Task brief => Look through the lines below; wherever the word "will" appears, copy that line.

Segment Start: Input data

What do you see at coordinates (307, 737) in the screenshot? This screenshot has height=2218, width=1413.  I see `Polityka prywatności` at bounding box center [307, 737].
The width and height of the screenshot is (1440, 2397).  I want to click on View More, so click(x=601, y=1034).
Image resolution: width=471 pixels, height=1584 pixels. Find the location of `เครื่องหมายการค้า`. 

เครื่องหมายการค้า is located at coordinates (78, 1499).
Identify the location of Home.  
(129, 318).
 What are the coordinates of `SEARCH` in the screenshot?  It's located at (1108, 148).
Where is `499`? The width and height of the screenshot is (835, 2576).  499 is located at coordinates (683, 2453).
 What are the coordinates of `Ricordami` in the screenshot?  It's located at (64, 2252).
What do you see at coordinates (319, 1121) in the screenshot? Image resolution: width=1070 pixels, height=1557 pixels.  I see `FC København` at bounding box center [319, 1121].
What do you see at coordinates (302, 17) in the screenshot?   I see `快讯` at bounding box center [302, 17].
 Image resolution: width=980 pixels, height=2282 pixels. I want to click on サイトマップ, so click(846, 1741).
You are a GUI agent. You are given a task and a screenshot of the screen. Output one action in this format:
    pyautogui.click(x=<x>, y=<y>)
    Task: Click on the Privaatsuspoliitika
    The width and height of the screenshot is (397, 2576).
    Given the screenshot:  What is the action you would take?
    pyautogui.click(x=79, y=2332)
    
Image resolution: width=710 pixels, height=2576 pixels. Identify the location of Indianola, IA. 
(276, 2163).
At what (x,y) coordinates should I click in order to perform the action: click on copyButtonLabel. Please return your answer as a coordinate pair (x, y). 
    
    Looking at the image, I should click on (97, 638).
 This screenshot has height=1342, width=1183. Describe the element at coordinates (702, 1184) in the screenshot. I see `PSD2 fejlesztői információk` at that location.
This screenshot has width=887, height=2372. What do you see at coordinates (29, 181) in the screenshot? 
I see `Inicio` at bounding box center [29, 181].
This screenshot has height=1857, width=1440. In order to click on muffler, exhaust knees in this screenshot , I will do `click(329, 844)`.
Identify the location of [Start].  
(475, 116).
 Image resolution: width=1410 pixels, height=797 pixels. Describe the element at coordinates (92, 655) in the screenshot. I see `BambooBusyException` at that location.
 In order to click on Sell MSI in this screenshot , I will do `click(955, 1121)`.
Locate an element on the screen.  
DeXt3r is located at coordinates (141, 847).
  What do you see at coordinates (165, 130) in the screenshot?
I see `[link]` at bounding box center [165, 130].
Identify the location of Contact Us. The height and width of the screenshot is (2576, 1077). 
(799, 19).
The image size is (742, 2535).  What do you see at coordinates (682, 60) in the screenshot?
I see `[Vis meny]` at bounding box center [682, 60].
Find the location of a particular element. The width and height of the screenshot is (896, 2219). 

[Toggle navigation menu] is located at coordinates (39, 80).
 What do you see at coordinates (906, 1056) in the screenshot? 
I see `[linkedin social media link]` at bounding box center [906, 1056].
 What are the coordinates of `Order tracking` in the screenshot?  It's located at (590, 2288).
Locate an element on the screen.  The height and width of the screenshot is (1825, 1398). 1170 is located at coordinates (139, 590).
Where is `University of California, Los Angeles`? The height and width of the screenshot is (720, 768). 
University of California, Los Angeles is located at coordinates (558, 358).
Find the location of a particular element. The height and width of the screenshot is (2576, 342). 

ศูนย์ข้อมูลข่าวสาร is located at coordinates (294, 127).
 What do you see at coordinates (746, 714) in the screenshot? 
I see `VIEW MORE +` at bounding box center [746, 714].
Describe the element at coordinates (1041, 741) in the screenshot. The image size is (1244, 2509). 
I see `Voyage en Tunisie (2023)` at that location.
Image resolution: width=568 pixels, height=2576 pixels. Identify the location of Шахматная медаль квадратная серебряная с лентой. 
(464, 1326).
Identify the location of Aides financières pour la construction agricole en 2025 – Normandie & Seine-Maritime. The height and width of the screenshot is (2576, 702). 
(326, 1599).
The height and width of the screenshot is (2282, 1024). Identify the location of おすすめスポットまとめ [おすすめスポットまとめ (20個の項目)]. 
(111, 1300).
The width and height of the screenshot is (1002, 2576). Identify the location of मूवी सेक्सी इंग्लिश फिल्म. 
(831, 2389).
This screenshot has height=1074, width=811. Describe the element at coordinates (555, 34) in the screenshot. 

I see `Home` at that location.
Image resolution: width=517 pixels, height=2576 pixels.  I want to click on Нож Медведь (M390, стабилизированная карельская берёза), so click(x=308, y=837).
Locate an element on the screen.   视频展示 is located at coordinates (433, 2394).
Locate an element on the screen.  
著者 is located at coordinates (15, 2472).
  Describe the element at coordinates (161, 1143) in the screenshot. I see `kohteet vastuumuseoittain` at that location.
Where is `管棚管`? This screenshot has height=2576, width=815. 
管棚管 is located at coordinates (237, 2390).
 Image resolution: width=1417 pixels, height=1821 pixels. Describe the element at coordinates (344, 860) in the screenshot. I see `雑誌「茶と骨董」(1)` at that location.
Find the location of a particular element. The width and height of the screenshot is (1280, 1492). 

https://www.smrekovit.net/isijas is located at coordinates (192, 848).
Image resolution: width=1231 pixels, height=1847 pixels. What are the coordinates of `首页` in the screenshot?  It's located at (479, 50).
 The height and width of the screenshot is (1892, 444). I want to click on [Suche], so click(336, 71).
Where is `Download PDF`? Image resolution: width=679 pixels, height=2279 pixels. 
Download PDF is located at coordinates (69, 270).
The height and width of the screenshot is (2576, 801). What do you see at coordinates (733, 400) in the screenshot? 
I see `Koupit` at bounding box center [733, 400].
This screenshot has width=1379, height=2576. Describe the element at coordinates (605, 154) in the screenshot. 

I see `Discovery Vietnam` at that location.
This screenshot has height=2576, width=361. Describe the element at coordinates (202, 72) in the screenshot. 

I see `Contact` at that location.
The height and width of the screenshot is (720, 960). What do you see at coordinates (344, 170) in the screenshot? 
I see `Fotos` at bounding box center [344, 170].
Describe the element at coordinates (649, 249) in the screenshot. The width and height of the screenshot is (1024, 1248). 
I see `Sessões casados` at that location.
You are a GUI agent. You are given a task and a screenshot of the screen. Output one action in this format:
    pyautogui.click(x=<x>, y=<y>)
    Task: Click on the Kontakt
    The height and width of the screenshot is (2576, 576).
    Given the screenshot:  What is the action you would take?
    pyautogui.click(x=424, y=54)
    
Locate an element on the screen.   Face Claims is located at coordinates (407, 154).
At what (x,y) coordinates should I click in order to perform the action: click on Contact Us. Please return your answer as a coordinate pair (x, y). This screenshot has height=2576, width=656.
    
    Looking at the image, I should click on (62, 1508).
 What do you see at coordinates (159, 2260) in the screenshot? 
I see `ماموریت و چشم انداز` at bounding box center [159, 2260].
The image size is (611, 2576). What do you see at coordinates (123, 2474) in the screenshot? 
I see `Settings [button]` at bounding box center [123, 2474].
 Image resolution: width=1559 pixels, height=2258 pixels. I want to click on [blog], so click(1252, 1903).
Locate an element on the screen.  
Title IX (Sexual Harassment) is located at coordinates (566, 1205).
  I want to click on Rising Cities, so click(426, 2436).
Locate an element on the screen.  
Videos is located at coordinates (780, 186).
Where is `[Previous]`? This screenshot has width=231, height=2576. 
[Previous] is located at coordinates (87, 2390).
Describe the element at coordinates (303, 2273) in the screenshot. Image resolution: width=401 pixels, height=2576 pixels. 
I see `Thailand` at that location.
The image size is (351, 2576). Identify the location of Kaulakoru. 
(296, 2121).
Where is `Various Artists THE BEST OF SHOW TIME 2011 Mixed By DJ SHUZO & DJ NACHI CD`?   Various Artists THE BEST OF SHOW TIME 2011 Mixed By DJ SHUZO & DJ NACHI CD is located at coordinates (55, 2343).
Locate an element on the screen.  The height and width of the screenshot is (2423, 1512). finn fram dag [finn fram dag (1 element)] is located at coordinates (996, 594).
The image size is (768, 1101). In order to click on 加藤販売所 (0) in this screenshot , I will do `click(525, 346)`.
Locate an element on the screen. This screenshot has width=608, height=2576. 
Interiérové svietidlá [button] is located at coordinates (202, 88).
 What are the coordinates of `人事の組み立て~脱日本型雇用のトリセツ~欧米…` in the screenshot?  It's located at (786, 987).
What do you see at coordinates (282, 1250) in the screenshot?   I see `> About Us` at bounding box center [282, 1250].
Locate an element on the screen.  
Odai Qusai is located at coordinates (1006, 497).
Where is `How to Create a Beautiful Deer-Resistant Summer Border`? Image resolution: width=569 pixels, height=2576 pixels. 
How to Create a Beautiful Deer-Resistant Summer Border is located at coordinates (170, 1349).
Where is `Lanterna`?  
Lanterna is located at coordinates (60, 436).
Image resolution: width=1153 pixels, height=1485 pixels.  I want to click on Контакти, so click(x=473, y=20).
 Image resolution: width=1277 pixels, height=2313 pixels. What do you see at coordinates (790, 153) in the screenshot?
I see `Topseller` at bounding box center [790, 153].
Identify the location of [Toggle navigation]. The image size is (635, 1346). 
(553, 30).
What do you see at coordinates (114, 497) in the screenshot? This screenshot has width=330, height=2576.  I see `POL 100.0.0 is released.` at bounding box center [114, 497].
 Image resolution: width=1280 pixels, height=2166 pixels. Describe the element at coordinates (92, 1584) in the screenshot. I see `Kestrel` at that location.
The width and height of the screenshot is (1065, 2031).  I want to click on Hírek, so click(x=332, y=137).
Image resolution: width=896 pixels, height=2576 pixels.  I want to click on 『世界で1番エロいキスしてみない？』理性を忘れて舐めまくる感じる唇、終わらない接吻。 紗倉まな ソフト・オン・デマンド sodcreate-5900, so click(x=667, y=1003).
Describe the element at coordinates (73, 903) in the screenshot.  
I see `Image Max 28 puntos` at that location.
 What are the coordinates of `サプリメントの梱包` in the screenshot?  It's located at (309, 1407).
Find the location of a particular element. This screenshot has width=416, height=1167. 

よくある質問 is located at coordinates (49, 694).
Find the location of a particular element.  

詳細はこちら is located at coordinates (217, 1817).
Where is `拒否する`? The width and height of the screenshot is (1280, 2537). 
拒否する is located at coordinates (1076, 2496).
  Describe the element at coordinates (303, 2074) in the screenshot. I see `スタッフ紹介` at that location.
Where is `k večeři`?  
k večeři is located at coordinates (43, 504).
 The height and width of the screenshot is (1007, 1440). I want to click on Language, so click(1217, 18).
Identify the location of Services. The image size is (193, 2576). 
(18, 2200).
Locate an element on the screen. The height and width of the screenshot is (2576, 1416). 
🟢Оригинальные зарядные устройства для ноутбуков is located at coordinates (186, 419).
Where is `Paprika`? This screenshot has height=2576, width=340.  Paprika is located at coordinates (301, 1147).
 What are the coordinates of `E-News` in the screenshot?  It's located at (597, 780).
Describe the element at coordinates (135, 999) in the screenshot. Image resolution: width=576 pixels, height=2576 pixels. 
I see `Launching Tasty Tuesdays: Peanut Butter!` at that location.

Segment End: Input data

Task result =>
This screenshot has height=1857, width=1440. In order to click on muffler, exhaust knees in this screenshot , I will do `click(329, 844)`.
 In order to click on Sell MSI in this screenshot , I will do `click(955, 1121)`.
The image size is (768, 1101). In order to click on 加藤販売所 (0) in this screenshot , I will do `click(525, 346)`.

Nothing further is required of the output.